20 February 2008

Matters of the heart

One of our churches downtown has a free medical clinic on Tuesday mornings, and I have been blessed to be able to go and help out. I don't always feel like I'm of much help, but it's fun to be there. Most of the people we treat are homeless, though some of them are better-kept than others. Some are alcoholics and still haven't hit bottom; others are truly trying to establish themselves but can't find steady work; others are lazy and want to live off the work of others.
I usually don't leave the clnic broken hearted; my ministry here in Rio was solidified inside that church, ministering to "favelados" and homeless people. To be able to do what I do, whether it be in the favelas or downtown, I have to step back from the situation and look at it objectively. My emotions rarely get involved, because I would be a wreck if I allowed them to control every response I had to these people. Yesterday was a little different. God has been opening up my emotions lately to hurt for others. In saying that, I don't mean having pity on people or feeling sorry for them. I mean hurting in the depths of my heart. We saw a patient yesterday who has been in several rehab centers (including the one that the church has). He arrived at the church drunk. Again. He went to one treatment center where the patients couldn't even leave the facility to buy bread (though it was provided), simply to avoid putting the temptation of drink in front of them. He is addicted to cachaça (a Brazilian liquor made from sugarcane -- it's very available and very cheap) and doesn't eat much. He is the son of a pastor, yet his father's relationship with Jesus can do nothing to change this man's life. His family (12 of them, immediate and extended, as far as I could tell) has been praying for him for years. He is still alive. Still drinking, but alive.
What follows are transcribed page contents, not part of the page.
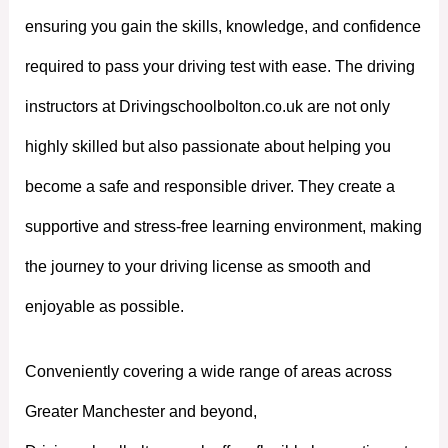
ensuring you gain the skills, knowledge, and confidence
required to pass your driving test with ease. The driving
instructors at Drivingschoolbolton.co.uk are not only
highly skilled but also passionate about helping you
become a safe and responsible driver. They create a
supportive and stress-free learning environment, making
the journey to your driving license as smooth and
enjoyable as possible.
Conveniently covering a wide range of areas across
Greater Manchester and beyond,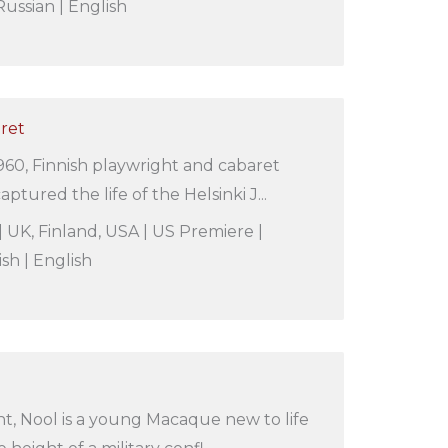
ussian | English
aret
60, Finnish playwright and cabaret
aptured the life of the Helsinki J...
| UK, Finland, USA | US Premiere |
ish | English
t, Nool is a young Macaque new to life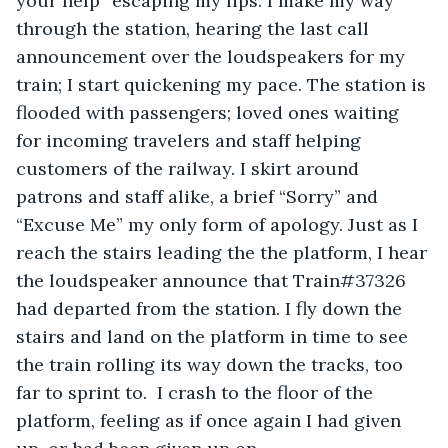
your help” escaping my lips. I make my way 
through the station, hearing the last call 
announcement over the loudspeakers for my 
train; I start quickening my pace. The station is 
flooded with passengers; loved ones waiting 
for incoming travelers and staff helping 
customers of the railway. I skirt around 
patrons and staff alike, a brief “Sorry” and 
“Excuse Me” my only form of apology. Just as I 
reach the stairs leading the the platform, I hear 
the loudspeaker announce that Train#37326 
had departed from the station. I fly down the 
stairs and land on the platform in time to see 
the train rolling its way down the tracks, too 
far to sprint to.  I crash to the floor of the 
platform, feeling as if once again I had given 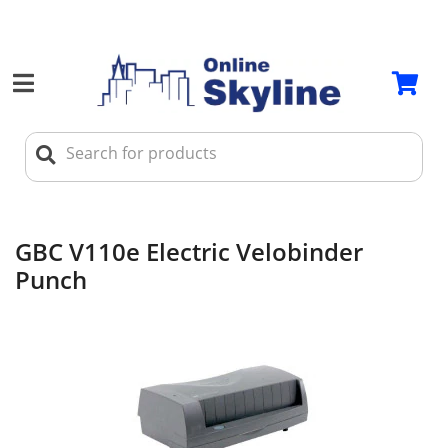
GBC V110e Electric Velobinder
Punch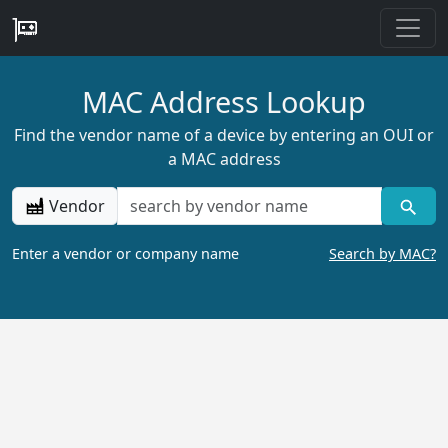
MAC Address Lookup
Find the vendor name of a device by entering an OUI or
a MAC address
Vendor
Enter a vendor or company name
Search by MAC?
I can't help but wonder what God intends to do with him.
Another man came to us needing a bandage done. He was quite pleasant to talk to, but was in severe pain. He was wearing one shoe and one flip-flop. He had a wound on his leg that was severely infected. At some point in the past (Brazilians, and more specifically homeless people, have a sense of time and the passage of events that is hard for my North American mind to grasp), he was wounded with metal on his shin. I don't know if it was a factory accident, or shrapnel, or just a crazy one in a million thing. He was trying as hard as he could to take decent care of the wound, wrapping it with clean (?) bandages when he had them, leaves when he didn't. As the doctor and nurse opened the bandages, I had to leave the room. The infection was severe, his leg was swollen, and the open wound was putrid. As the doctor and nurse cleaned his wound, the smell dissipated. As hard as this man was trying to take good care of his leg, he didn't have the capacity or the resources to do so, and my heart went out to him. I wonder how many hospitals he had been turned away from before he saw us yesterday.
Something that Pastor Mark Driscoll (Mars Hill Church in Seattle -- check out the podcasts) said in one of his recent sermons was that God doesn't go to the nice houses and find the good kids to adopt them. He goes to the orphanages and picks out the worst ones. In other words, He doesn't pick us because we have been good, or because we will be an easy child to raise. In fact, we all at some point in time are the horrible kid in the orphanage who has no hope for becoming a contributing member of God's Kingdom. But God picks the hopeless cases. We try so hard to take care of ourselves, to fix our problems, to heal our diseases, but we can't. Sin is a disease that we have no remedy for but perfection. For us, that is impossible, but through Jesus, it is already done. God has given us the remedy for all our evils and ills. Why? First, because He loves us. Second, because we are cases that no one but God can do anything with. Sin's only remedy is Jesus. He alone can change us. He alone can turn us into a contributing member of His Kingdom. God is good, and He is powerful.